Para aclarar estos conceptos, imagínate que tu emoción inicial es un incendio. Déjalo solo y eventualmente se apagará. Arrójale más combustibles como leña, gasolina o cualquier otra cosa y el incendio sigue, tal vez hasta agrandándose y volviéndose más fuerte, causando mucho daño y destrucción en su camino. Así pueden ser tus reacciones secundarias.

Imagínate, por ejemplo, si muriera un ser querido. Puede ser que te sientas triste y que llores.
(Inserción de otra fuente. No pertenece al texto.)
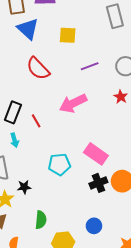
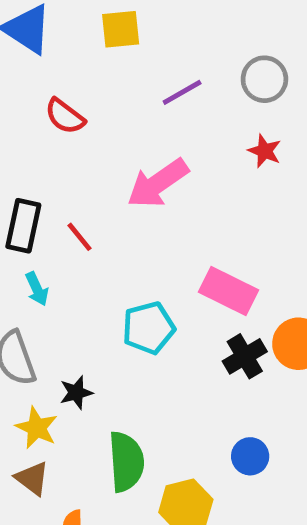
red semicircle: (38, 69) -> (65, 116), size x0.7
green semicircle: (41, 220) -> (126, 462), size x1.4

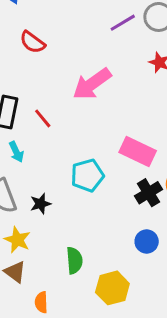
purple line: (182, 92) -> (123, 23), moved
black star: (76, 393) -> (41, 204), moved
blue circle: (250, 456) -> (147, 241), moved
green semicircle: (126, 462) -> (74, 260), size x0.7

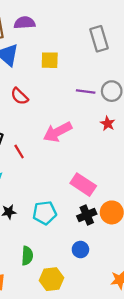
purple line: (123, 23) -> (86, 91), turned 30
cyan pentagon: (87, 175) -> (45, 213), moved

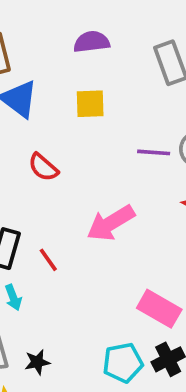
purple semicircle: (25, 23) -> (92, 42), moved
cyan pentagon: (45, 213) -> (123, 363), moved

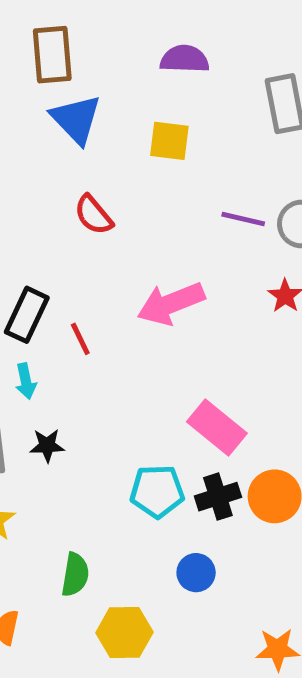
black star: (37, 362) -> (47, 445), moved

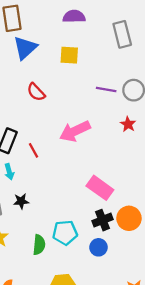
blue triangle: (76, 119) -> (25, 48), turned 35
cyan pentagon: (157, 491) -> (65, 233), moved
blue circle: (196, 573) -> (98, 247), moved
green semicircle: (75, 575) -> (39, 245), moved

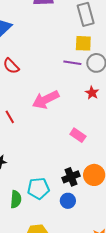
yellow square: (69, 55) -> (83, 43), moved
pink rectangle: (100, 188) -> (78, 135), moved, size x0.7

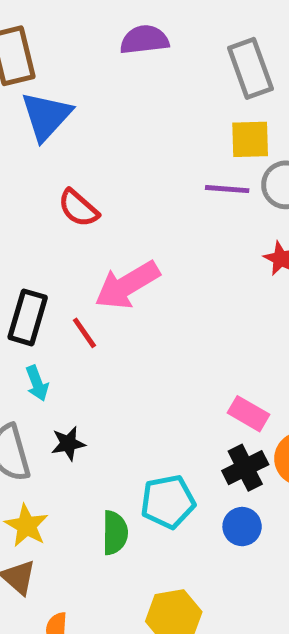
pink arrow: (46, 100) -> (127, 285), moved
pink rectangle: (78, 135) -> (248, 414), moved

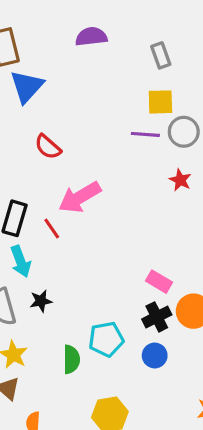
gray rectangle: (250, 68) -> (161, 55), size x0.7
cyan arrow: (37, 383) -> (21, 261), size x1.4

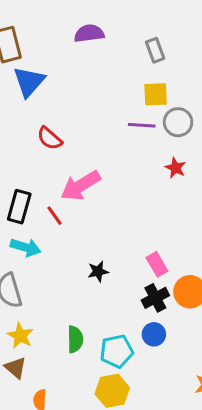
cyan arrow: (21, 261) -> (26, 247), turned -52
pink rectangle: (159, 282) -> (157, 264), turned 30
black star: (41, 301) -> (98, 271), moved
cyan pentagon: (106, 339) -> (117, 351), moved

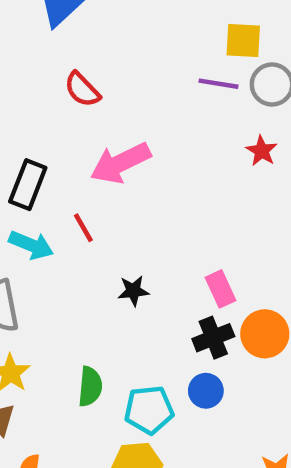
red line: (55, 216) -> (83, 228), moved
Esto sería una parte normal del duelo. Con tiempo, así como en la analogía del incendio, la tristeza disminuirá y resumirás tus actividades regulares. Sin embargo, si interpretas tu tristeza como algo eterno o como un signo de que no puedes lidiar (combustible para el incendio), puede ser que te empieces a sentir más triste y que tengas problemas con el sueño y la energía.
O imagínate si te pidieran liderar una conferencia a último momento. Si no haces esto a menudo, puede ser que te sientas nervioso, que tu corazón comience a latir un poco más rápido, que tus rodillas se sientan temblorosas y que sientas un poco de nausea. Si aceptaras que estás (naturalmente) nervioso acerca de esta tarea y te enfocaras en lo que necesitas preparar, como crear una agenda y una lista de tópicos de discusión, puede ser que tu ansiedad se reduzca, aunque no desaparezca completamente. Pero si sigues pensando en las sensaciones físicas y lo ansioso que te sientes, estos síntomas pueden intensificarse hasta que sea dificultoso mantenerte calmo y esconder tu ansiedad de otras personas en la conferencia.
Son en estas reacciones secundarias que queremos pasar tiempo examinando y comprendiendo, para ver si son una representación precisa de nuestra situación actual. A menudo, la depresión y la ansiedad pueden hacer que interpretemos situaciones en formas basadas en pasadas experiencias que tienen poco que ver con lo está pasando en momento presente.